It may seem strange, but human beings haven’t always had rights. Certain things we would look upon as rights, such as equality of treatment for all under a Common Law, were laid down as early as Magna Carta, but the idea that there should be some inalienable certainties as to what any human being can expect was formalised in the 17th and 18th centuries by such philosophers as John Locke and Adam Smith, and in such legal documents as the English Bill of Rights. Rights were deemed to provide protection for the individual from unwarranted harm or intrusion by the state and/or sovereign. Therefore one could have a right to the private enjoyment of one's home, or a right not to be tortured or killed for no reason, or a right to defend oneself from aggression. Such things are within the power of society to grant as absolute guarantees. Often they are to do with the inaction or non-interference by others in the freedom of an individual or group. The original spirit of the definition of ‘rights’ was very much concerned with protecting the freedom of the individual to live unmolested in the pursuit of happiness.

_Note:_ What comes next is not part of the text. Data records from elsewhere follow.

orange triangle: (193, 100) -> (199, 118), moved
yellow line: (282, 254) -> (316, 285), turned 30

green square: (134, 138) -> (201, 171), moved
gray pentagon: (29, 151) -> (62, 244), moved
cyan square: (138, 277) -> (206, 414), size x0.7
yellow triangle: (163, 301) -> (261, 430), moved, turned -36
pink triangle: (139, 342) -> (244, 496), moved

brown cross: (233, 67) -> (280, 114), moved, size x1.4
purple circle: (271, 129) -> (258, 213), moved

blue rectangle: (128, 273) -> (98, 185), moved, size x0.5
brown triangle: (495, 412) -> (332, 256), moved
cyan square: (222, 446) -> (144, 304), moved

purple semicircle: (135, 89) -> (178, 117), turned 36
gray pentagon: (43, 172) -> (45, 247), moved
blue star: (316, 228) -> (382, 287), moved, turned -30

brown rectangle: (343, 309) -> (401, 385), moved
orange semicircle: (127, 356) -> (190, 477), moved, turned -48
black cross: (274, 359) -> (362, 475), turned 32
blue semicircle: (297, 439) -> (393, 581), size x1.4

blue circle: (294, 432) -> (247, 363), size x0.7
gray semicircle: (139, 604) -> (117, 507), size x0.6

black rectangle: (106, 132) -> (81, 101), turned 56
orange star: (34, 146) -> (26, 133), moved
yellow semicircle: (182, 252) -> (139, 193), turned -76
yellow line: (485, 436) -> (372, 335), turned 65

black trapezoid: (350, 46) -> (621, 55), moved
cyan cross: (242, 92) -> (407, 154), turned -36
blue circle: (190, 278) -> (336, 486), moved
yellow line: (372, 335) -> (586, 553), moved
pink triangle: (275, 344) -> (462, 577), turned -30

The Bill of Rights (1689) is a good example of actual rights - or at least the part of it that deals with the "rights and liberties of the subjects ... of the Crown." This provided such things as a legal right to freedom from royal interference with the law; the freedom to elect representatives without royal interference; or freedom from taxation by Royal Prerogative. Again, note the abounding use of the word 'freedom'!
However, some of the things which have been given the title of ‘rights’ in the last few decades, often in impressive sounding documents like the United Nations Declaration on Human Rights, are not truly rights. No one can guarantee that a person stays healthy, nor that they become educated (you can provide an education, but you can’t force someone to receive it!). Thus it is meaningless to say that they have a right to a public health system or to a right to education. It is more correct and more helpful to look at these things in terms of duties – the duty of the state to provide a health care system, or of a parent to ensure a suitable education is provided for their children (in school or otherwise). Duties are things which a society together agrees are important and decides to create systems to ensure ther provision.

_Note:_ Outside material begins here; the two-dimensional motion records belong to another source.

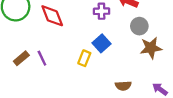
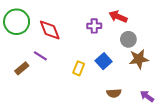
blue square: (102, 43) -> (104, 61), moved
purple line: (42, 58) -> (40, 56), moved, turned -32

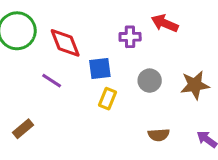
gray circle: (128, 39) -> (150, 81), moved
blue square: (104, 61) -> (100, 68), moved, turned 35
brown rectangle: (22, 68) -> (23, 129), moved

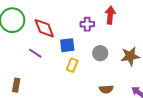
red arrow: (165, 23) -> (110, 15), turned 72
brown rectangle: (23, 129) -> (16, 85), turned -40

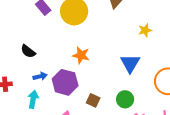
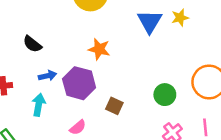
blue triangle: (130, 63) -> (150, 21), moved
green circle: (125, 99) -> (165, 95), moved

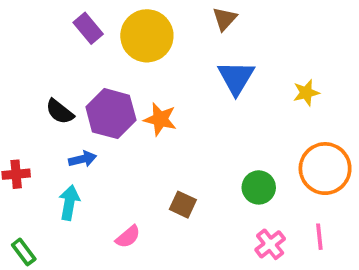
yellow star: (180, 18) -> (306, 93), moved
purple hexagon: (79, 83) -> (111, 114), moved

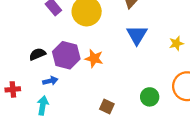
black semicircle: (60, 112) -> (37, 54), turned 119

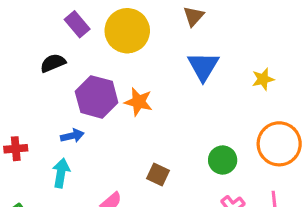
black semicircle: (37, 54) -> (53, 63), moved

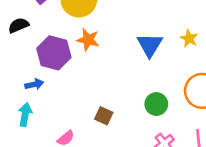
blue triangle: (203, 66) -> (150, 45), moved
yellow star: (263, 79) -> (189, 38), turned -30
orange star: (139, 102) -> (88, 40), moved

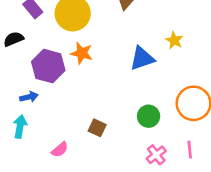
yellow star: (189, 38) -> (174, 40), moved
blue triangle: (150, 45) -> (142, 58), turned 40

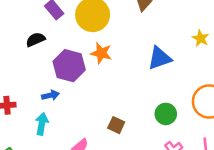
yellow star: (174, 40) -> (201, 38), moved

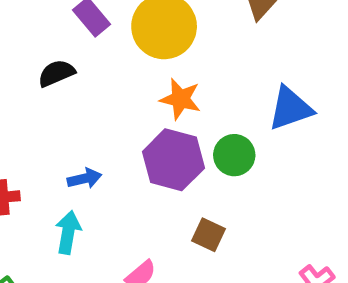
purple hexagon: (69, 66) -> (173, 160), moved
green circle: (166, 114) -> (234, 155), moved

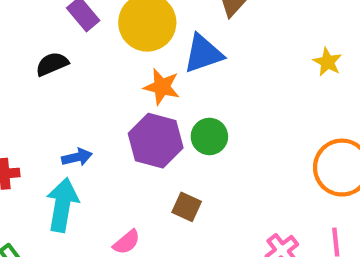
blue triangle: (290, 108) -> (203, 54), moved
cyan arrow: (68, 232) -> (62, 205), size x1.4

The idea of rights has been further diluted recently of course, with the increasing subversion of our language by commercial interests. We now have a 'right' to choice (whether it be a choice of which school to send our child to, or of which deodorant to use) and a 'right to know' (what Monsanto are up to, or where your teenage son goes on a Saturday night). Some people are even trying to say that everyone in the country has a right to broadband and a right to a TV signal. This is obviously nonsense.

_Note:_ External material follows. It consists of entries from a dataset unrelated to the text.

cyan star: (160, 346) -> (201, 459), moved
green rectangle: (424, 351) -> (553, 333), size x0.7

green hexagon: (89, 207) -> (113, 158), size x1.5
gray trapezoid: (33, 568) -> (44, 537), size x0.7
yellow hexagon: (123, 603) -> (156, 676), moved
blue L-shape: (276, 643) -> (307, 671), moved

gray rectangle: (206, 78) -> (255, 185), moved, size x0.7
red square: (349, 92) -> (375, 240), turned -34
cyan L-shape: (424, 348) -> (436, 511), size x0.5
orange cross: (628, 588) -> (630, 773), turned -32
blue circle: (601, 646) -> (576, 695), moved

My reason for bringing this up is that the government has gone out of its way in the home education debate, as well as in the inception of the home-school contract, to talk about "parents' rights and responsibilities" and "children's rights" as if they are mutually exclusive things. We see again and again members of the government and their representatives and allies talking about the conflict between a child's right to receive an education and the parent's right to choose the method of that education. This is at best unhelpful, and at worst utterly meaningless and intentionally misleading. The whole subject of education is mapped out in legislation in terms of duties: The duty of the parent to ensure a suitable and efficient full-time education for their child in school or otherwise (Section 7 of the Education Act 1996). The duty of the Local Authority to serve notice on the parent requiring satisfactory proof of suitable education if it appears to them that none such is taking place (Section 437 of the same Act).
In 2006 a duty was introduced for Local Authorities to establish which children in their area are not receiving a suitable education (Section 4 of the Education and Inspections Act 2006, which introduced a new Section 436a into the 1996 Education Act). This same revision says that it does not apply to children elected to be educated at home by their parents. Even so, it is this new responsibility, born from the assertion in the Every Child Matters agenda that every child has a 'right' to education, which has caused Local Authorities to grow ever more confused about what constitutes home education and their responsibilities towards children being home educated. It is then easy to see that the invention of a 'right' by politicians has led to a corresponding and confusing duty for civil servants, which has in turn led to the recent attempts to severely curtail people's freedom from state interference with their own and their children's lives.
The same 'right' rising from the same agenda has led to the criminalisation of parents who fail to stop their children repeatedly truanting. The test of a right, in my opinion, is that it enables freedom. Something that results in parents being jailed cannot truly be called a right.
The reliance in law on duties is entirely correct and intentional. The recent inclusion in the national conversation about education of newly minted 'rights' only serves to muddy the waters and to set up impossible tasks for parents or Local Authorities to fulfil. Only by returning to the original definition of what constitutes a right can we free ourselves from much of the very emotive and extremely divisive baggage that surrounds such issues as educational choice, discipline, philosophical and religious freedom, and much else. Then we can return to the premise that has held sway for hundreds of years: that the parent is best placed to know the needs of their child and to have the task of providing for those needs, and therefore is best placed to be the primary guardian of and advocate for their child. The state's role would then more obviously be as it should be: to provide structures through which the parent may, if they choose, fulfil their responsibilities, and to provide assurance for the child that they will be protected and aided should their parents, through malice or misfortune, fail in their duties.